ヨーロッパに共存していたネアンデルタール人
人間と猿がもっとも違う点は何かと聞かれると、それは言葉を話せ、社会をつくり、技術や文化を持っている点だと答えるでしょう。地球上でもっとも広範囲に分布し繁栄している哺乳類はいうまでもなく今の人間で、そして我々の祖先が進化の過程でさまざまな文化を築いてきたというのも確かです。
我々の祖先が人間らしい生活を始めたのはいつの頃でしょうか。古いところではイスラエルにある遺跡で、80万年近くも前にそのような生活をしていたという痕跡が発見されています。
ヨーロッパでは13万年前にムスティエ文化が始まったと言われています。加工の施された、狩に使用する石器が多数出土しています。この文化は3万5千年前から始まるオーリニャック文化に引き継がれ、ラスコー洞窟として有名な牛、馬、鹿の絵などの洞窟壁画、彫刻、精巧な骨角器、装飾品が残されることになります。
ネアンデルタール人の復元図
20世紀前半まではこのような姿が
推測されていた
ムスティエ文化の担い手はネアンデルタール人で、オーリニャック文化はクロマニョン人だったと言われます。このネアンデルタール人は人間の祖先でしょうか? 昔の中学校の教科書には、だんだん背筋が伸び進化していく過程をたどる人間が描かれ、ネアンデルタール人は「旧人」として登場します。しかし遺骨から得られたDNA分析により、ネアンデルタール人は我々の直系の先祖ではなく、傍系の人類であることが解明されてきました。彼らの化石はヨーロッパ、中東、中央アジアから集中的に発見され、最古の化石は23万年前のものとなっています。一方新しい化石はスペイン南部で発見され、2万7千年前のものと推定されます。つまり当時のヨーロッパの広い範囲にはネアンデルタール人が住んでいて、同時期に現生人類も共存していました。ネアンデルタール人は脳が大きく眉の上が突起していて、顔面が前方に突き出している特徴から、彼らの復元図は絵に描いたような、劣った“原始人”となっていました。はたしてそのイメージは正しいのでしょうか?
ネアンデルタール人を最新の科学で再現すると?
研究の進んだいま、ネアンデルタール人を前かがみの姿勢で毛むくじゃらに描くする研究者はいません。人類は百数十万年前にすでに体毛を失いつつあり、ヨーロッパに到達した頃にはほとんどなくなったといいます。また衣服に棲み着くシラミ遺伝子の研究によって、人類は約7万年前にはすでに衣服をまとっていたと考えられます。
ネアンデルタール人の少女の復元模型
コンピュータによる復元をもとに
シリコンキャストを作り塗装した
では、ネアンデルタール人が脱毛して毛皮を現代風の洋服に着替えれば、現代人に化けられるでしょうか? 2001年にチューリヒ大学のグループは、眉上の突起が目立たない少女のネアンデルタール人を、コンピューターを使って見事に復元してみせました。5歳前後の彼女は多少エキゾチックな雰囲気はあっても現代人にしか見えません。DNA分析によって、髪が赤く白い肌をしていた可能性が高いことも分かっています。ネアンデルタール人の少女が街角で何気に歩いていたら、周囲の人ははたして気がつくでしょうか。
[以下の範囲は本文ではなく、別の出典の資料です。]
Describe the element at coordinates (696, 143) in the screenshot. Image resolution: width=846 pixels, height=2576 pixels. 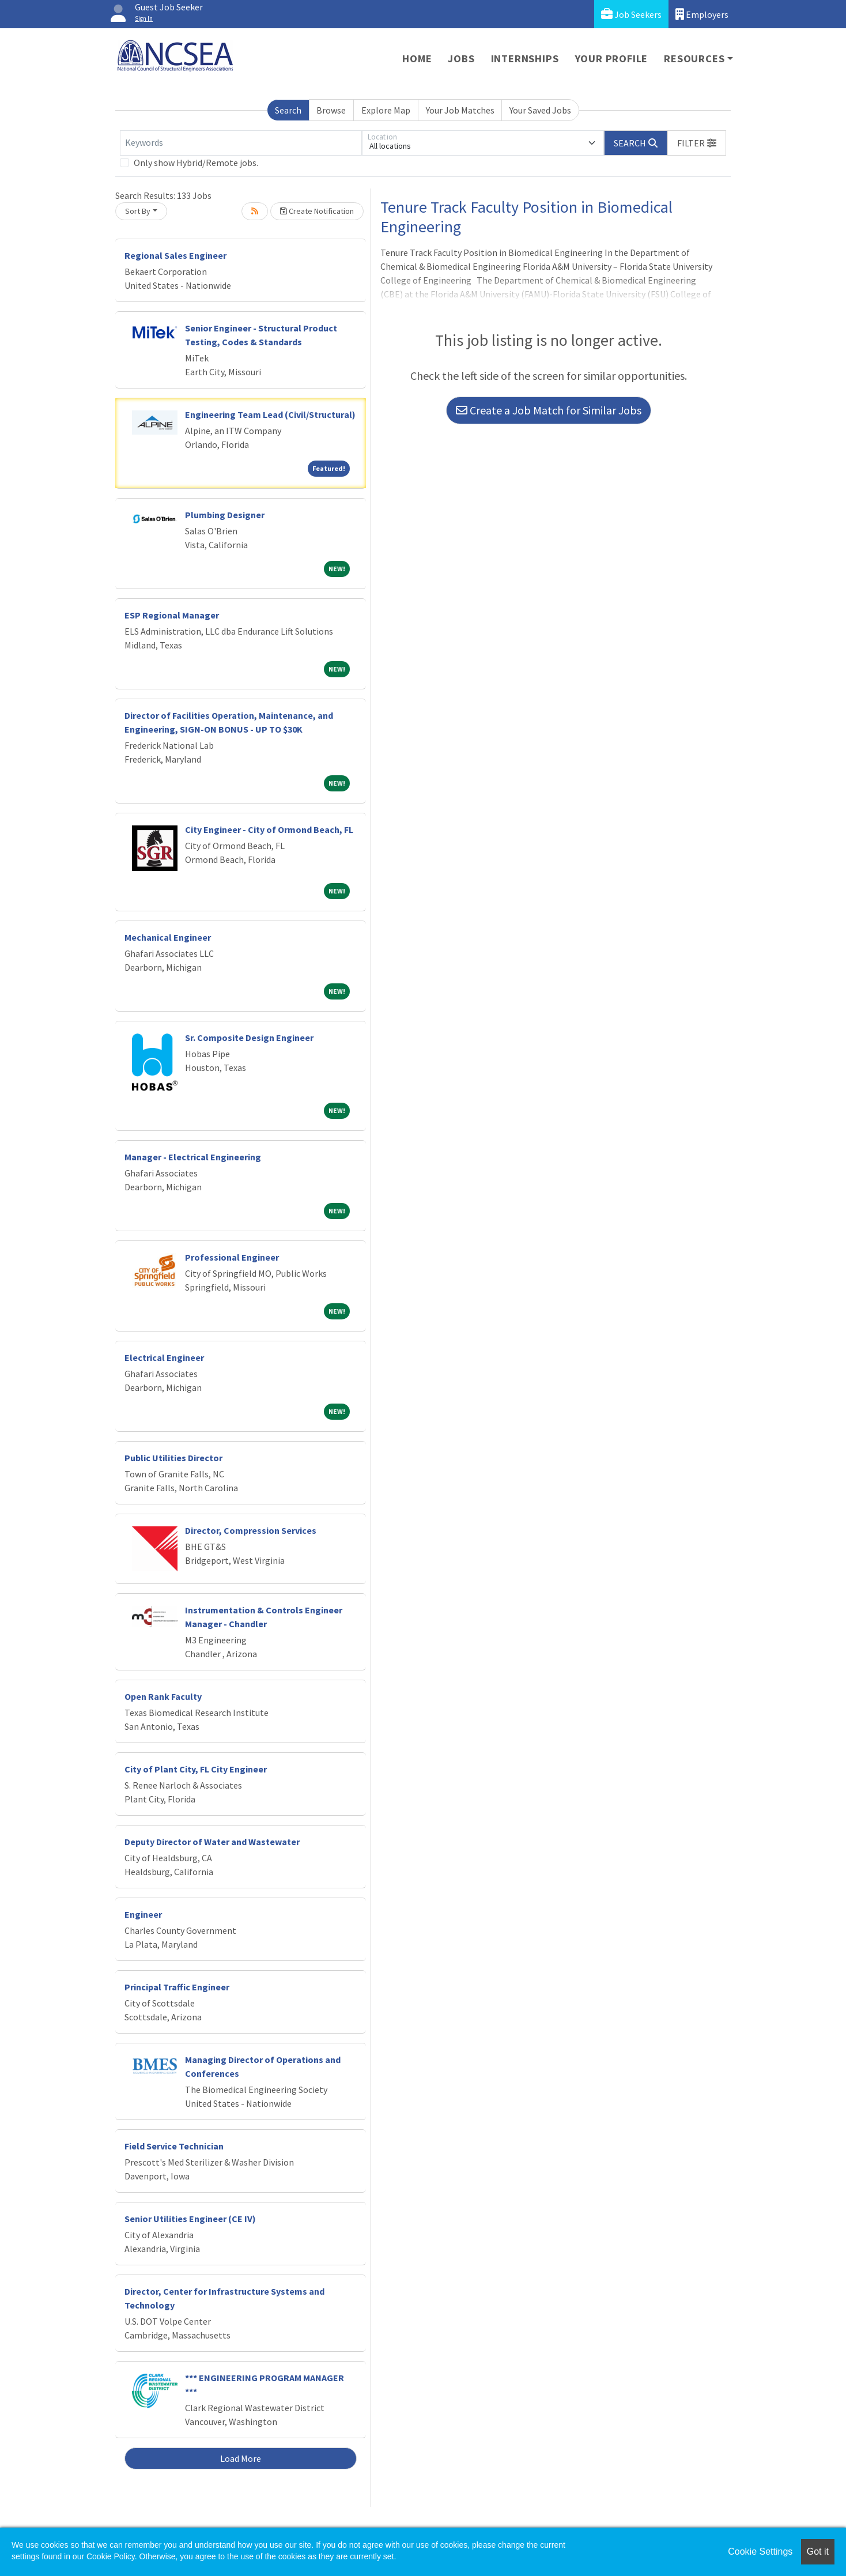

オーリニャック文化の華やかなさに比べ、ムスティエ文化が劣っていたかどうかは分かっていません。スロベニアの洞窟からは骨製のフルートが発見され、近くからはムスティエ型の石器が発見さています。またネアンデルタール人のものと見られる装身具もスペインで見つかっています。
ヨーロッパで生活を営んでいたネアンデルタール人は、約2万7千年前に地上から姿を消しました。しかしその原因はまだ分かっていません。もっとも支持されている説は、我々の祖先との生存競争に敗れたというものですが、火山噴火によって環境が激変した説、我々の祖先との衝突で絶滅に追いやられた説などもあります。
ネアンデルタール人の発見場所。ヨーロッパ各地で発見されている
ともあれ、今の人間が種として生き延びているのは、いろいろな要因が積み重なったところが大きいことが分かります。“アナザー人類”すなわち傍系の人類史を追っていくと分かることですが、我々は覇者であり続けるのか、進化がどちらに向かうのかは、誰も何も言えないのです。